Abstract

From January 1, 1996 to December 31, 1996, 343 patients received outpatient intravenous antibiotic therapy at Charles LeMoyne Hospital, a 436-bed, acute care hospital in Greenfield Park, south of Montréal, Québec. The infectious diseases department saved 2660 bed-days using outpatient therapy. The mean duration of outpatient therapy was 7.76 days; 81.6% of patients were admitted to the program directly from the emergency room, or outpatient hospital clinics or private offices in the community. Hospitalized patients constituted only 18.4% of admissions to the outpatient intravenous antibiotic therapy program. Forty per cent of the surgical/medical staff participated in the program and they were able to generate a significant impact by diverting patients to outpatient therapy. Two types of patients can benefit from an outpatient intravenous antibiotic therapy program.
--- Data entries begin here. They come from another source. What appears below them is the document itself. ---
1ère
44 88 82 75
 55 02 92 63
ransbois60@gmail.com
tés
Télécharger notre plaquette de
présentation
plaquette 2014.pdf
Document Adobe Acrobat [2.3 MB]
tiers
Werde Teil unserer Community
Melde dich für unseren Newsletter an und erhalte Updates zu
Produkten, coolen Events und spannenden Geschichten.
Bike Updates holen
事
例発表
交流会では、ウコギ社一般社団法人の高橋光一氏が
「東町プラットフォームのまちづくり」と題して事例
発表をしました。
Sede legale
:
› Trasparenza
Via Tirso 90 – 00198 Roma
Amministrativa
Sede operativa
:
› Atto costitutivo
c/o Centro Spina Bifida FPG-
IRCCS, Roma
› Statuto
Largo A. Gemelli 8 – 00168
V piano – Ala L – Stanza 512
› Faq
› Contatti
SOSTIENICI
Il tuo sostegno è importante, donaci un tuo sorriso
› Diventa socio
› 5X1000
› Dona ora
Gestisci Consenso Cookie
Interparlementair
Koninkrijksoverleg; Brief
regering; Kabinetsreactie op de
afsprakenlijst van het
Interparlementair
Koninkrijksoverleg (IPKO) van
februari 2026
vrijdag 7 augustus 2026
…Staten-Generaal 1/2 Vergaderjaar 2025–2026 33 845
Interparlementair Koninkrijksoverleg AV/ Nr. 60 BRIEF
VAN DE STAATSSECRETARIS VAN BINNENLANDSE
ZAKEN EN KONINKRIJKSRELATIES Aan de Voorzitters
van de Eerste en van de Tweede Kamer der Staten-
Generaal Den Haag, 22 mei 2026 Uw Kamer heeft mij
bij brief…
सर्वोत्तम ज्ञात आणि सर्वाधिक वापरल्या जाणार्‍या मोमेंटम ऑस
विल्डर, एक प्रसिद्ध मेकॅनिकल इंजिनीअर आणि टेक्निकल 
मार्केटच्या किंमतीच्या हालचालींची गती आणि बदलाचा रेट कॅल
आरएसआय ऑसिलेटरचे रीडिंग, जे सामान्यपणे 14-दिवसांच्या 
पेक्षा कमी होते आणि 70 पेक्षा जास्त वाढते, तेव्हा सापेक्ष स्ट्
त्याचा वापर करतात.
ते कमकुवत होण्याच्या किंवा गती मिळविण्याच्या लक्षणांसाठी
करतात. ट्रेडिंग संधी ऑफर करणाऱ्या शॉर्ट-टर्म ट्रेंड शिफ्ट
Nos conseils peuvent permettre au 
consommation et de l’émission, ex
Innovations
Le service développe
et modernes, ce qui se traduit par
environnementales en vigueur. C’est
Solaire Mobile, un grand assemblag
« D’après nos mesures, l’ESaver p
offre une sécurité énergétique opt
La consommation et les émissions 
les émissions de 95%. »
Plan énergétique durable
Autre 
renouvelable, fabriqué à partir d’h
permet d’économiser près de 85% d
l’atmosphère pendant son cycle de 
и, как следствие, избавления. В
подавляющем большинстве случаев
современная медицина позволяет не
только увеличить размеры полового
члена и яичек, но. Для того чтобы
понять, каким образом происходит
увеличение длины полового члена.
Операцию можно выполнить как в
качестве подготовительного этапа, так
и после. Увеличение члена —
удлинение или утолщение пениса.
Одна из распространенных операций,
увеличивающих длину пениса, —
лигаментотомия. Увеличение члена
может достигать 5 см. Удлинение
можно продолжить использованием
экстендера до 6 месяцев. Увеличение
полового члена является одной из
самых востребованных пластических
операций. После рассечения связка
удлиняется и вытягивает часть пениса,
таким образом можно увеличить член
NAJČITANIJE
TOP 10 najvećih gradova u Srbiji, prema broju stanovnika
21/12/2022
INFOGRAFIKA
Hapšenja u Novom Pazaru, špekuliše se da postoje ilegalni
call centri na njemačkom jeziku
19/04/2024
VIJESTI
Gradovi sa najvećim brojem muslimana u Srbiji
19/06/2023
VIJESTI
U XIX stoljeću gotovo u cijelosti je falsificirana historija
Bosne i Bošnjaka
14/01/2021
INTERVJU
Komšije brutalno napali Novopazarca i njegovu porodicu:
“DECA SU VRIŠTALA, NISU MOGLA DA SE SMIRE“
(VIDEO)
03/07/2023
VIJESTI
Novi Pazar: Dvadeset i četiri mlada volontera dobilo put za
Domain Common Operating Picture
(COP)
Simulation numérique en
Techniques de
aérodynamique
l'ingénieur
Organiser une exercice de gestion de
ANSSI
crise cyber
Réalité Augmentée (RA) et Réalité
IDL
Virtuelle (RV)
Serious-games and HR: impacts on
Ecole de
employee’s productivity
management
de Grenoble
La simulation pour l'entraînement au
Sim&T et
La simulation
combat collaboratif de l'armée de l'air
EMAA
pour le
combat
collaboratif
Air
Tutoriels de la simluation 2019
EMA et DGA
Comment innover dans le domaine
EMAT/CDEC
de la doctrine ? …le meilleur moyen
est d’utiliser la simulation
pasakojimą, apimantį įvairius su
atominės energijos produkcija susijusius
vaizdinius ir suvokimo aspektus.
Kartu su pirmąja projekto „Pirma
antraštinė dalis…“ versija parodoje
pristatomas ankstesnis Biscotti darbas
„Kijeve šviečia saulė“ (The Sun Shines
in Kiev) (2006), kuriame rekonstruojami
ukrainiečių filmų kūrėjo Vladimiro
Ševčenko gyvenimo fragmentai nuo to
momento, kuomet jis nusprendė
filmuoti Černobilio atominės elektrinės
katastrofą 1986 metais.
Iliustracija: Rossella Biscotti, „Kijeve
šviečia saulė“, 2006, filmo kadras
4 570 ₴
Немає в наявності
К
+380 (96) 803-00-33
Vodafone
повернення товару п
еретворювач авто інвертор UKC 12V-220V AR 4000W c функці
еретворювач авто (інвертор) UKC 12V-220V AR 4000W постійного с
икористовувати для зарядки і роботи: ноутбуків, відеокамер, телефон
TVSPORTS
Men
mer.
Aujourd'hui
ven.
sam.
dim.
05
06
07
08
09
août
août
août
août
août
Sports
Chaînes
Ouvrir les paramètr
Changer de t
One group of patients needs empirical short term therapy and can be switched to oral sequential therapy after two to five days of outpatient intravenous antibiotic therapy. A second group of patients needs specific long term therapy for the full duration of the antibiotic therapy. Empirical short term therapy can be managed by emergency department or hospital-based primary physicians, or medical/surgical specialists. Specific long term therapy can be managed by microbiology/infectious disease specialists or medical/surgical specialists. Hospitals that want to relieve pressure on emergency rooms and hospital bed demands should create facilities for both types of patients. Cefazolin and gentamicine/tobramycine were the most commonly used antibiotics in empirical short term therapy and in terms of number of patients treated. Ceftriaxone and vancomycin were most commonly used for long term therapy. The Drug acquisition antibiotic cost was $73,117 but constituted only 20% of the total outpatient intravenous antibiotic therapy cost. The per diem ambulatory cost was $140/patient/day.